糖尿病肾病(DN)被认为是慢性肾脏病和终末期肾病的主要病因之一。刺囊酸(VAC)对心血管和代谢性疾病具有有益作用,包括2型糖尿病(T2DM)。尽管如此,VAC在DN病因学中的潜在作用和机制尚未完全阐明。在本研究中,通过高脂饮食(HFD)/链脲佐菌素(STZ)方案实验性诱导建立经典的T2DM小鼠模型。通过苏木精-伊红(H&E)染色评估肾脏组织学变化。采用Masson染色和免疫组织化学(IHC)评估肾脏纤维化。利用逆转录-聚合酶链反应(RT-PCR)定量肾脏纤维化、氧化应激和炎症标志物的mRNA水平。测定丙二醛(MDA)和活性氧(ROS)水平以及谷胱甘肽过氧化物酶(GSH-Px)含量。通过蛋白质印迹分析检测I型胶原、转化生长因子-β1(TGF-β1)、α-平滑肌肌动蛋白(α-SMA)、E-钙黏蛋白、核因子E2相关因子2(Nrf2)、过氧化氢酶、超氧化物歧化酶3(SOD3)、超氧化物歧化酶2(SOD2)、超氧化物歧化酶1(SOD1)、磷酸化细胞外信号调节激酶(p-ERK)、磷酸化表皮生长因子受体(p-EGFR,Y845)、磷酸化表皮生长因子受体(p-EGFR,Y1173)、磷酸化核因子κB p65(p-NFκB P65)、总细胞外信号调节激酶(t-ERK)、总表皮生长因子受体(t-EGFR)和总核因子κB p65(t-NFκB P65)的蛋白表达。

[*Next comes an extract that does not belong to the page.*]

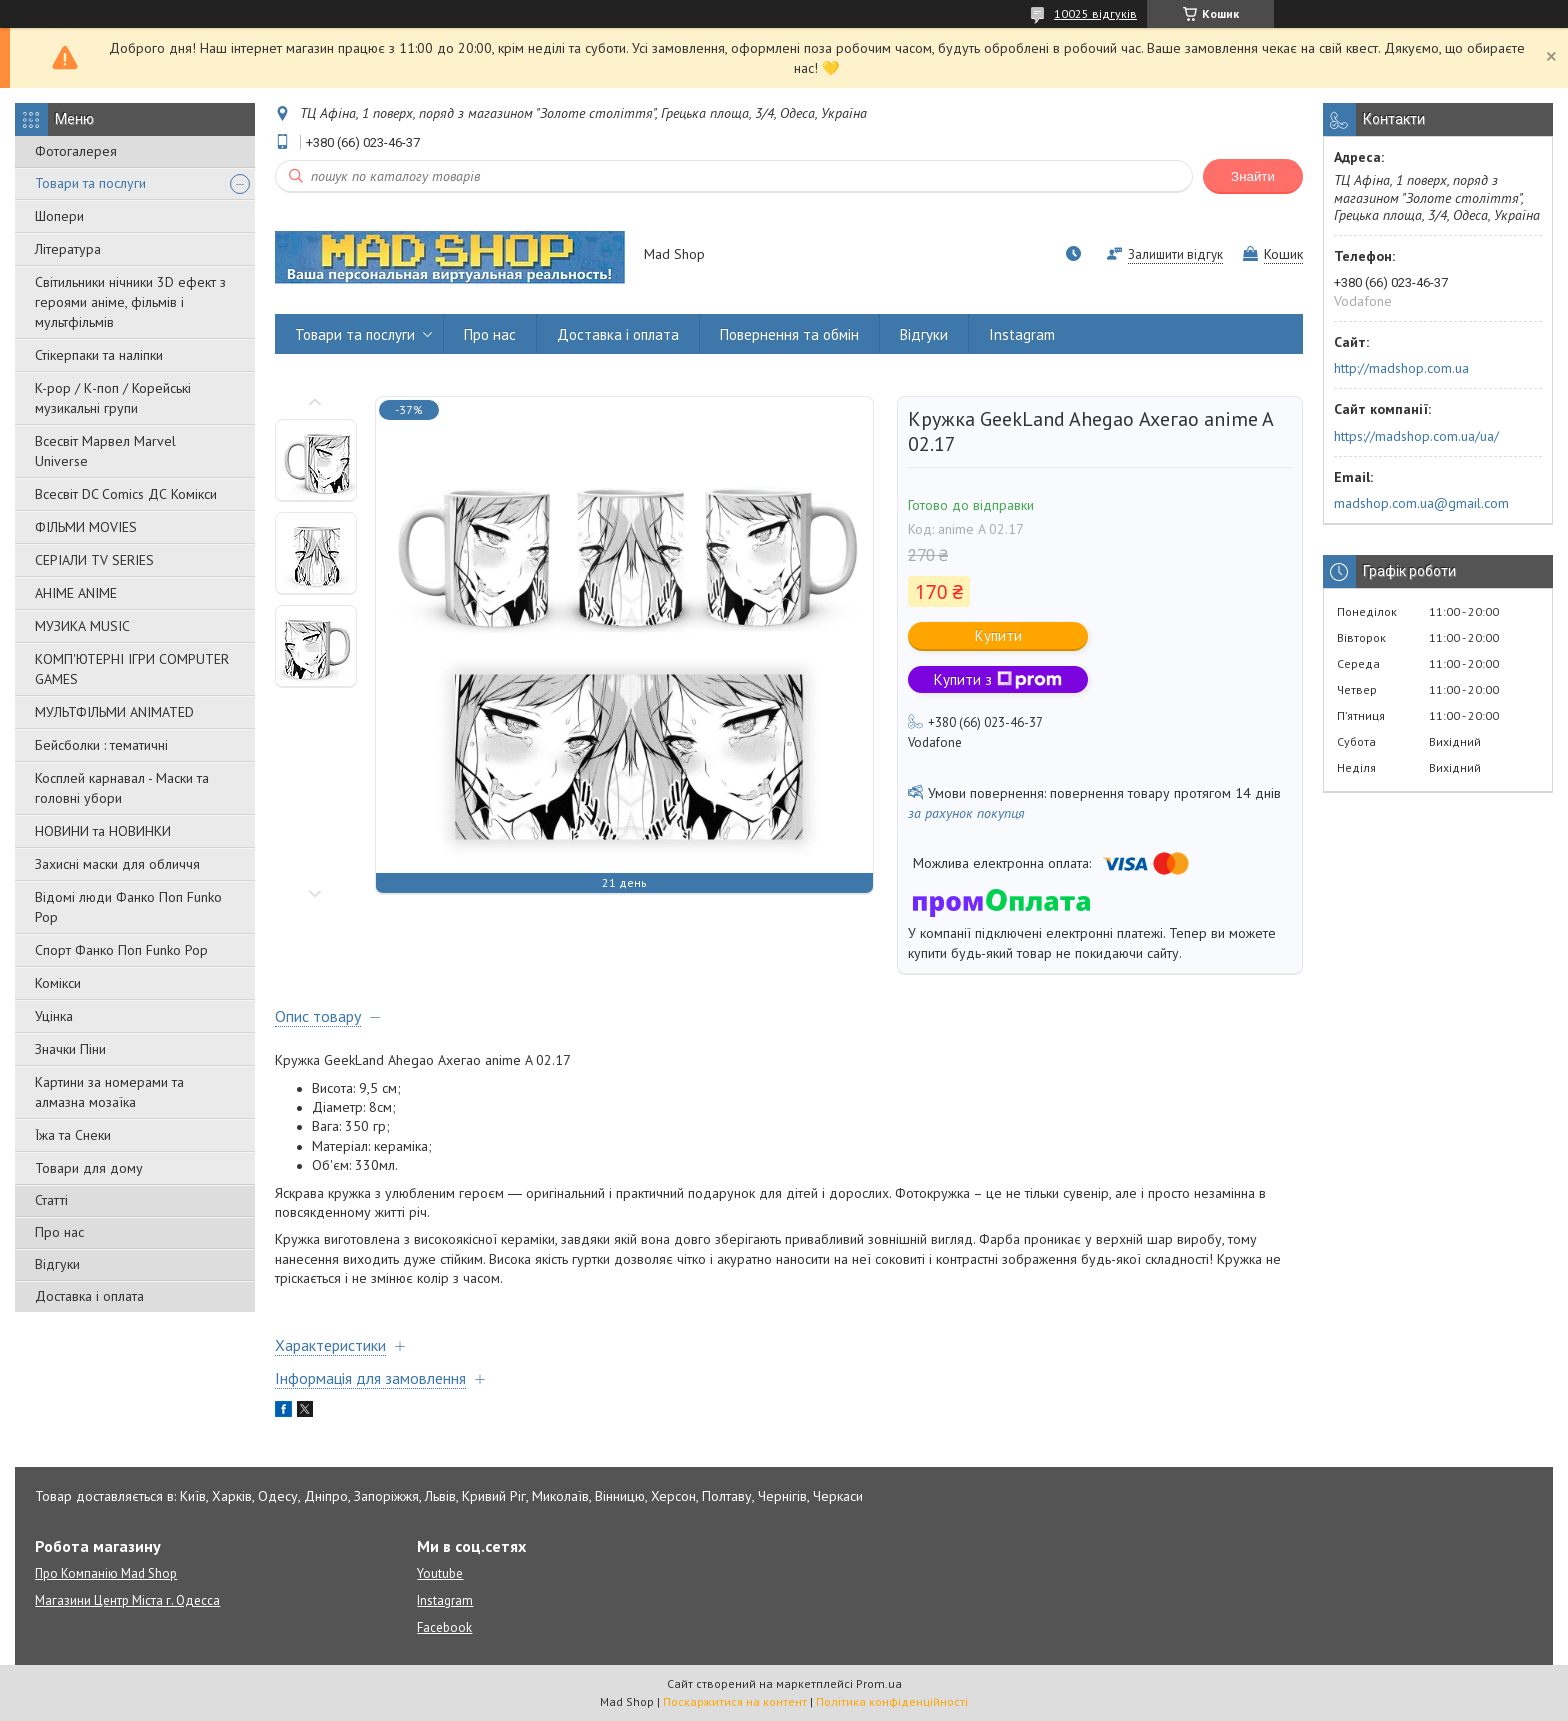 This screenshot has height=1721, width=1568. I want to click on НОВИНИ та НОВИНКИ, so click(103, 831).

我们的结果表明,VAC通过改善肾功能和减轻组织学损伤对DN小鼠具有有益作用。这是通过抑制肾脏纤维化、炎症细胞因子过度产生和ROS生成来实现的。此外,VAC处理有效抑制了高糖(HG)诱导的人近端肾小管上皮细胞(HK-2细胞)中上皮-间质转化(EMT)过程,而EMT是肾脏纤维化的一个关键特征。网络药理学分析和分子对接确定表皮生长因子受体(EGFR)是VAC的一个潜在靶点。氨基酸位点突变表明,EGFR的赖氨酸-879(Lys-879)、异亮氨酸-918(Ile-918)和丙氨酸-920(Ala-920)可能介导VAC与EGFR的直接结合。支持这些发现的是,VAC降低了糖尿病肾脏和HG处理的HK-2细胞中EGFR及其下游介质细胞外信号调节激酶1/2(ERK1/2)的磷酸化水平。值得注意的是,阻断EGFR或ERK1/2产生的肾脏益处与VAC处理所观察到的相似。因此,本研究表明,VAC通过使T2DM患者的EGFR/ERK1/2信号轴失活来减轻肾脏损伤。